ACTIVITY: Where a picture occurs in the data, omit it, and copy all remaining data exactly.

BEGIN SUPPLIED MATERIAL

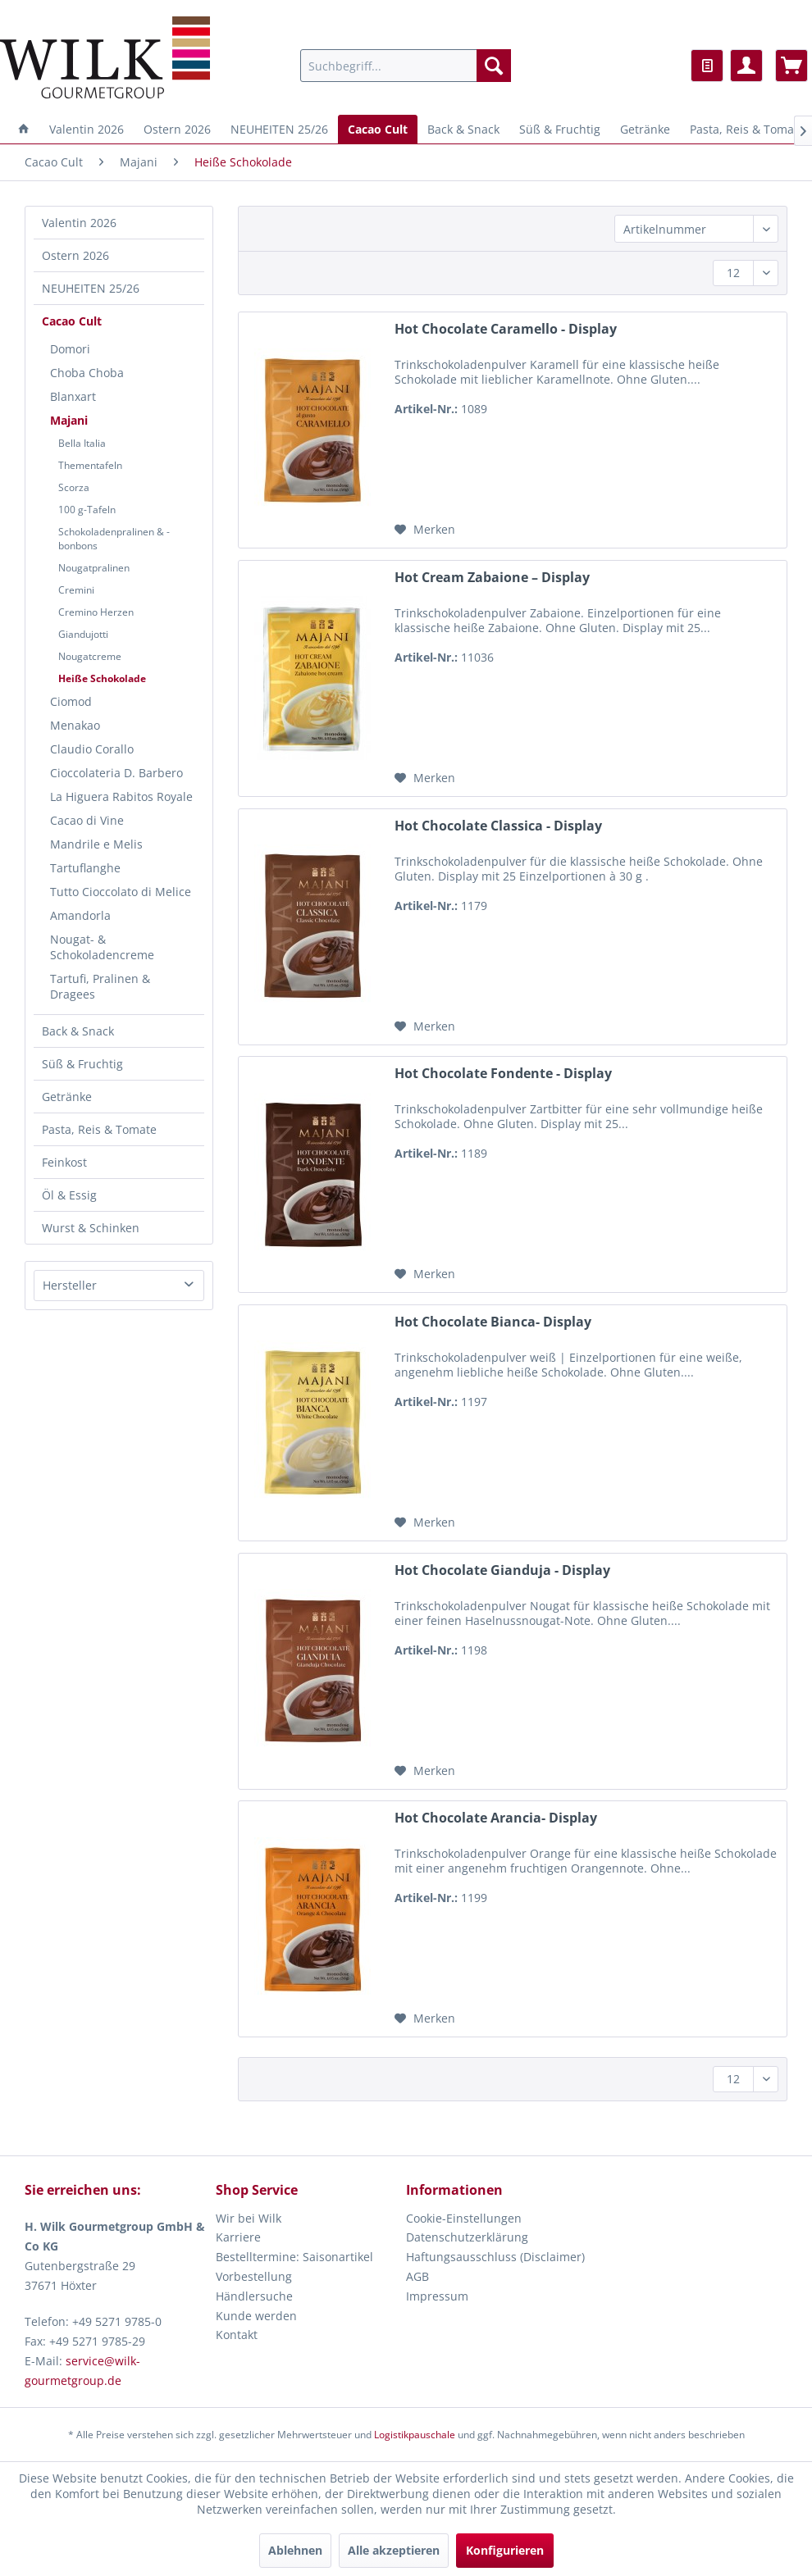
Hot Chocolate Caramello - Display (506, 329)
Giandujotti (83, 634)
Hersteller (70, 1285)
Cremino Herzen (96, 612)
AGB (417, 2276)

END SUPPLIED MATERIAL

RESULT OF THE EXERCISE:
Hot Chocolate Caramello - Display (506, 329)
Giandujotti (83, 634)
Hersteller (70, 1285)
Cremino Herzen (96, 612)
AGB (417, 2276)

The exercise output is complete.